The analysis results of the main chemical elements of the raw ore are shown in Table 1. It can be seen from Table 1 that the total iron content of the raw ore is 43.75%, the content of impurities silicon and phosphorus is high, and the sulfur content is low.
The results of the iron phase analysis of the raw ore are shown in Table 2. It can be seen from Table 2 that the main iron-containing mineral in the raw ore is limonite. The iron in limonite accounts for 69.10%, and the iron in other minerals is very small.
In view of the research on raw ore process mineralogy and on the basis of research on similar iron ores, it has been concluded that neither mineral Machining Shop nor metallurgy alone is the best method. Only through the organic combination of mineral processing and metallurgy can we obtain better economic results. Benefits, the main idea of the following research work is to reduce the phosphorus content in the raw ore as much as possible through mineral processing methods, and at the same time ensure the recovery rate of iron, and then conduct magnetization reduction roasting-weak magnetic separation or magnetic flocculation test on the obtained dephosphorized rough concentrate, and finally Obtain qualified iron ore concentrate.
2. Research on mineral processing technology
(1) Strong magnetic separation process test
The magnetic properties of limonite and gangue minerals are quite different, and they have the sorting conditions for strong magnetic separation, so a test of the strong magnetic separation process was carried out. Grind the raw ore to -0.074mm and account for 90%. After adjusting the conditions such as flushing water, ore concentration and separation time, perform strong magnetic separation at a magnetic field intensity of 880kA/m. The test results are shown in Table 3.
It can be seen from Table 3 that the grade and recovery rate of the iron concentrate obtained by the strong magnetic separation operation are 45.35% and 69.03% respectively, and phosphorus is enriched in the concentrate. The reason for this is twofold. On the one hand, the iron phase analysis results show that the occupancy rate of iron silicate is 17.67%. This part of iron cannot be recovered well in strong magnetic selection. On the other hand, because the apatite particles in the raw ore are very fine, they cannot be well dissociated from the iron ore, so the phosphorus content in the concentrate cannot be reduced. Eventually, phosphorus is enriched with the enrichment of the iron ore. . After the raw ore is ground, the particle size of the iron minerals is severely polarized, causing some of the fine-grained iron minerals to be lost in the tailings. Therefore, the strong magnetic separation operation does not achieve the effect of retaining iron and reducing phosphorus by discarding the tailings in advance.

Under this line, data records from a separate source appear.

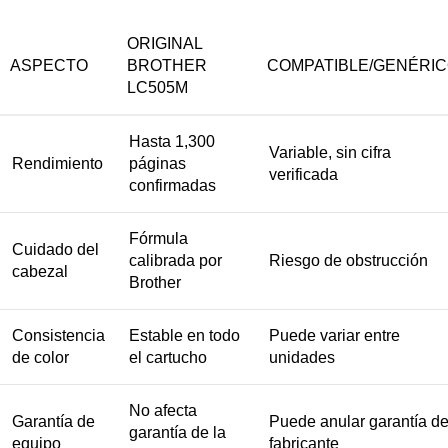
ORIGINAL
ASPECTO
BROTHER
COMPATIBLE/GENÉRI
LC505M
Hasta 1,300
Variable, sin cifra
Rendimiento
páginas
verificada
confirmadas
Fórmula
Cuidado del
calibrada por
Riesgo de obstrucción
cabezal
Brother
Consistencia
Estable en todo
Puede variar entre
de color
el cartucho
unidades
No afecta
Garantía de
Puede anular garantía de
garantía de la
equipo
fabricante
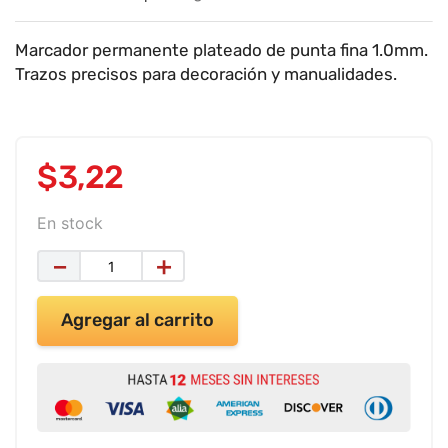
9
.
impresora
10
.
cuadernos
Marcador permanente plateado de punta fina 1.0mm.
Trazos precisos para decoración y manualidades.
$
3
,
22
En stock
－
＋
Agregar al carrito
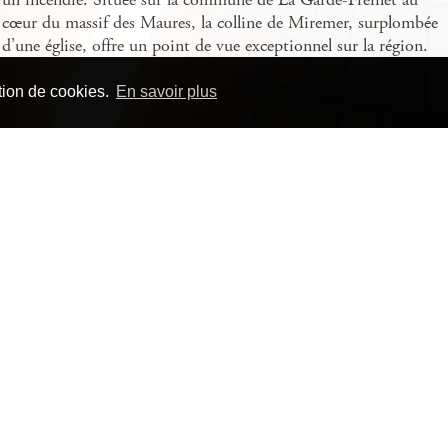
cœur du massif des Maures, la colline de Miremer, surplombée
d’une église, offre un point de vue exceptionnel sur la région.
ation de cookies.
En savoir plus
La commande
La commande fait suite au traumatisme provoqué par les
incendies qui ont détruit 200 ha de forêt durant l’été 2003.
Seul le sommet de la colline, et notamment l’église, ont été
épargnés. Le projet a permis la plantation d’alignements de plus
de 80 essences d’arbres organisés en bosquets d’une même
espèce. Le nouvel agencement ouvre tantôt des vues sur les
environs, et ramène le regard sur l’environnement immédiat.
Conçu pour et en étroite collaboration avec les habitants,
Lignes de vue intègre les aspects environnementaux, sanitaires
et culturels.
Joël Auxenfans
Joël Auxenfans est né en 1962. Il vit et travaille à Montrouge.
Depuis 1988, il a produit une œuvre vaste et hétérogène :
projets paysagers, sculpture, peinture, création scénographique,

(2) Direct reverse flotation dephosphorization process test
Under certain flotation conditions, using the difference in surface properties of weakly magnetic iron minerals and apatite minerals, anionic collectors were used to conduct direct reverse flotation dephosphorization experiments [5] to achieve the goal of “preserving iron and reducing impurities” For the purpose, an exploratory test was carried out below on the flotation conditions and reasonable pharmaceutical system of this process.
1. Grinding fineness test
The fineness of grinding has a great influence on the mineral separation standards. For fine-grained iron ore, grinding must not only achieve the purpose of monomer dissociation of the minerals, but also must not muddy the ore and affect the separation indicators. The grinding fineness test was conducted under the condition that the natural pH of the slurry is 6.5. The test process is a stage of reverse flotation, dephosphorization and rough separation. The test results are shown in Table 4.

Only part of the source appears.